Ancelotti, arrivato in Brasile nel maggio 2025, ha rapidamente conquistato la stima di giocatori, dirigenti e tifosi, diventando un punto di riferimento nel progetto di rilancio della Seleção.
Il tecnico ha espresso la sua visione nel comunicato ufficiale: “Da un anno lavoriamo per riportare il Brasile in cima al mondo. Ma la Cbf e io vogliamo di più: più vittorie, più tempo, più lavoro”. Ha poi aggiunto: “Siamo molto felici di annunciare che continueremo insieme per altri quattro anni. Andremo insieme fino alla Coppa del Mondo del 2030”, ringraziando il Brasile “per l’accoglienza calorosa e l’affetto ricevuto”.
Un progetto a lungo termine per il calcio brasiliano
Il presidente della Cbf, Samir Xaud, ha definito il rinnovo “un giorno storico per il calcio brasiliano”, evidenziando come la conferma di Ancelotti rappresenti “un passo fermo” nel percorso di rafforzamento della nazionale e dell’intero sistema calcistico del Paese.
Dal suo arrivo, Ancelotti è stato attivamente coinvolto nei processi di riorganizzazione tecnica e sportiva della federazione, assumendo un ruolo centrale nel nuovo corso della Seleção, cinque volte campione del mondo.
La scelta di prolungare il rapporto con Ancelotti nasce dalla volontà di garantire stabilità e progettualità a una squadra che mira a tornare protagonista ai massimi livelli internazionali.

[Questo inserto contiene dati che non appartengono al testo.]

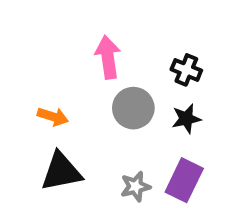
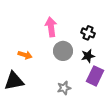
black triangle: (61, 172) -> (14, 81), moved
purple rectangle: (184, 180) -> (95, 76), moved

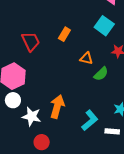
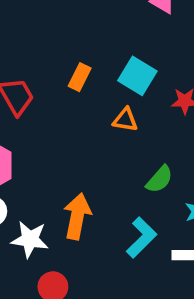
cyan square: (104, 26) -> (137, 76), moved
green semicircle: (101, 74) -> (159, 179), moved

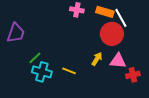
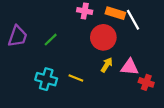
red circle: (112, 34) -> (103, 37), moved
green line: (35, 58) -> (51, 40), moved
red cross: (133, 75) -> (146, 82), turned 32

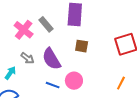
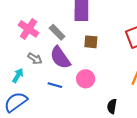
gray rectangle: (46, 24) -> (57, 32), moved
blue line: (53, 85) -> (55, 85), moved

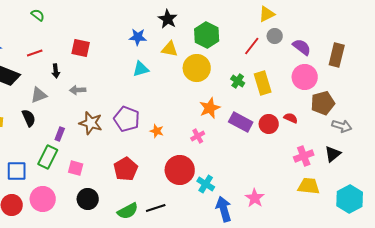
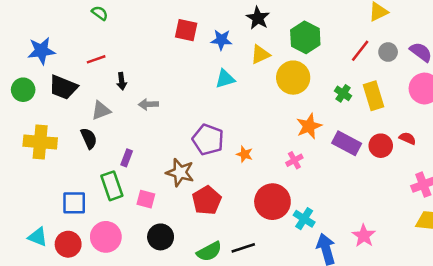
gray circle: (275, 36) -> (388, 52), moved
red square: (81, 48) -> (186, 30), moved
yellow triangle: (170, 49) -> (260, 54), turned -36
brown star: (91, 123) -> (180, 172), moved
green rectangle: (48, 157) -> (112, 186), turned -45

La federazione brasiliana ha infatti sottolineato come il tecnico abbia consolidato una relazione di identificazione e un lavoro di eccellenza con il gruppo e la tifoseria, elementi cruciali per il successo.
I risultati e le prospettive future
Dal suo insediamento, Carlo Ancelotti ha diretto la nazionale brasiliana in dieci partite, registrando un bilancio di cinque vittorie, due pareggi e tre sconfitte, con diciotto gol segnati e otto subiti.
Il vice-presidente della Cbf, Gustavo Dias, ha elogiato il lavoro svolto, affermando che “il curriculum e la traiettoria di Ancelotti parlano da soli” e che la sua permanenza “traduce la fiducia in un progetto solido”.
Il rinnovo fino al 2030 consente ad Ancelotti di lavorare su un ciclo completo, con l’obiettivo dichiarato di riportare il Brasile ai vertici del calcio mondiale. La continuità tecnica e la stabilità gestionale sono considerate dalla federazione elementi chiave per affrontare le sfide future e per valorizzare appieno il talento a disposizione della Seleção, proiettandola verso nuovi successi internazionali.